Several films reflecting the Film Noir genre included Laykin jewels adorning their heroines and femme fatales.
In 1947 - 1948; Laykin et Cie was commissioned to produce the central jewel in the love triangle and murder story featured in "Impact". (Released by United Artists in 1949)
Leading actress Helen Walker plays beautiful, lustful and murderous Irene Williams and is presented in one of the films key scenes with a custom made platinum and diamond Laykin brooch featuring 20 cts of round and baguette diamonds representing two intertwined hearts with the femme fatales' initials included. The same design is featured embroidered on the shirt of her lover as the story develops.

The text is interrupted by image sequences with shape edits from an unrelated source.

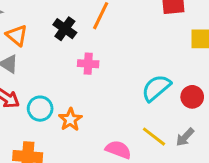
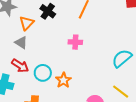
black cross: (65, 29) -> (48, 11), moved
orange triangle: (17, 35) -> (27, 23), turned 35

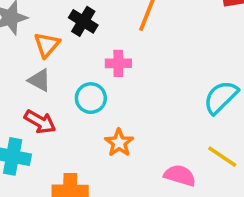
pink cross: (75, 42) -> (118, 63), moved
cyan circle: (43, 73) -> (91, 98), moved

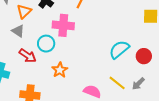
pink cross: (118, 63) -> (63, 25), size x1.5
red arrow: (40, 122) -> (28, 56), moved

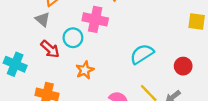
cyan semicircle: (119, 49) -> (142, 54), moved

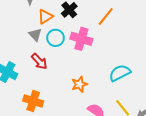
cyan circle: (73, 38) -> (55, 38), moved
orange star: (85, 70) -> (79, 84), moved

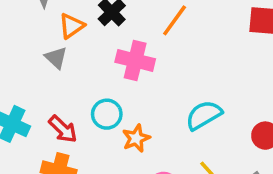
cyan circle: (55, 38) -> (107, 114), moved
red arrow: (39, 61) -> (63, 129), moved

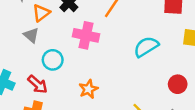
cyan circle: (107, 114) -> (53, 60), moved
cyan semicircle: (204, 115) -> (146, 47), moved

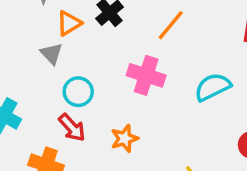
pink cross: (86, 35) -> (146, 75), moved
red arrow: (38, 84) -> (72, 128), moved

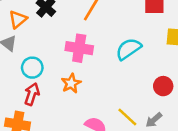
red arrow: (72, 128) -> (32, 94), turned -110
orange star: (125, 138) -> (71, 83), moved

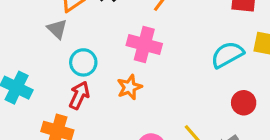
cyan semicircle: (128, 49) -> (227, 55), moved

This striking glamour photo of Miss Walker features the custom designed Laykin brooch along with a platinum and diamond Laykin bracelet, ring and earrings and even a solid gold Laykin et Cie cigarette holder; de rigueur of the period.

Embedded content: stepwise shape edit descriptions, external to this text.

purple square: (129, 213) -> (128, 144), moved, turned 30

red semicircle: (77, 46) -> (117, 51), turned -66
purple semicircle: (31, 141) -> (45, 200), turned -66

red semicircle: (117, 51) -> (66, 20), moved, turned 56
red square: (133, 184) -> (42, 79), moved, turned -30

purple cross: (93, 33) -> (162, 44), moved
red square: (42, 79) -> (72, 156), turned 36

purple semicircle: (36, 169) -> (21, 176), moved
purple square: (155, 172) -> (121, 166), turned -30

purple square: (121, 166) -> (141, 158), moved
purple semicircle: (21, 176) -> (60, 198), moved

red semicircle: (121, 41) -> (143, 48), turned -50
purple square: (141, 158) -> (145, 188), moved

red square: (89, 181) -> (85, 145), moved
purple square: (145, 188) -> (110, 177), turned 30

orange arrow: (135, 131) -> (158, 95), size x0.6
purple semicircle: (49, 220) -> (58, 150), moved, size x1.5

Link to 1949 Impact Feature Film: https://www.youtube.com/watch?v=53yLh6A1CIY
Excerpt from Wikipedia:
Regarding Early Hollywood Product Placement
In the 1940s, it was still uncommon for brand name products to be seen in movies, but this was a notable exception. A Bekins moving van is prominent in several scenes. The movie trade paper Harrison's Reports typically called attention to cases in which such products appeared on screen, and always took a stand against that practice. Although its review did not mention Bekins, the Harrison's review noted "advertising plugs worked in for such products as Pabst Blue Ribbon beer, Raleigh cigarettes, Coca-Cola, Mission Orange soda pop, Mobil gasoline, oil and tires, Gruen watches, and the trade name Rexall."
In addition, Laykin et Cie (of I. Magnin & Co) is featured in the opening credits. Laykin et Cie was a leading West Coast jeweler during the period with an important salon in San Francisco during the time the movie was shot in 1948. In the opening scenes, Donlevy's character Walter Williams presents his wife with a custom Laykin et Cie intertwined diamond double heart brooch with the initials "IW" (for Irene Williams) which was produced for the film. Throughout the film, Irene Williams continues to wear various Laykin et Cie jewels of the period.
The San Francisco-based millionaire industrialist Walter Williams (Brian Donlevy) has a younger wife, Irene (Helen Walker), who is trying to kill him with the help of her young lover, Jim Torrance (Tony Barrett). After Walter and Irene make plans to drive to Lake Tahoe, Irene feigns illness and asks Walter to instead give Torrance, who is pretending to be Irene's "cousin" from Illinois, a lift to Denver, allowing Torrance a chance to murder Walter en route. The plan falls apart when Williams survives a hit on the head from the would-be killer. Attempting to flee the scene in Williams' Packard convertible, Torrance dies in a fiery head-on collision with a gasoline tanker truck. The body of Torrance is mistakenly identified as Williams. In the meantime, Irene has made reservations at a hotel in Oakland for her and her boyfriend to meet afterward, under the assumed names of "Mr. & Mrs. Jack Burns".
The wounded, dazed Williams falls asleep in the back of a moving van and ends up in the small town of Larkspur, Idaho. Using the name "Bill Walker", he gets a job as a service station mechanic and falls in love with Marsha Peters (Ella Raines), a young widow who is the station's owner. Meanwhile, the police arrest Williams' wife for his "murder". After Marsha eventually persuades Walter to go back to clear his wife, he is charged with murdering Torrance. Marsha enlists the help of kindly police detective Quincy (Charles Coburn) to prove Walter's innocence.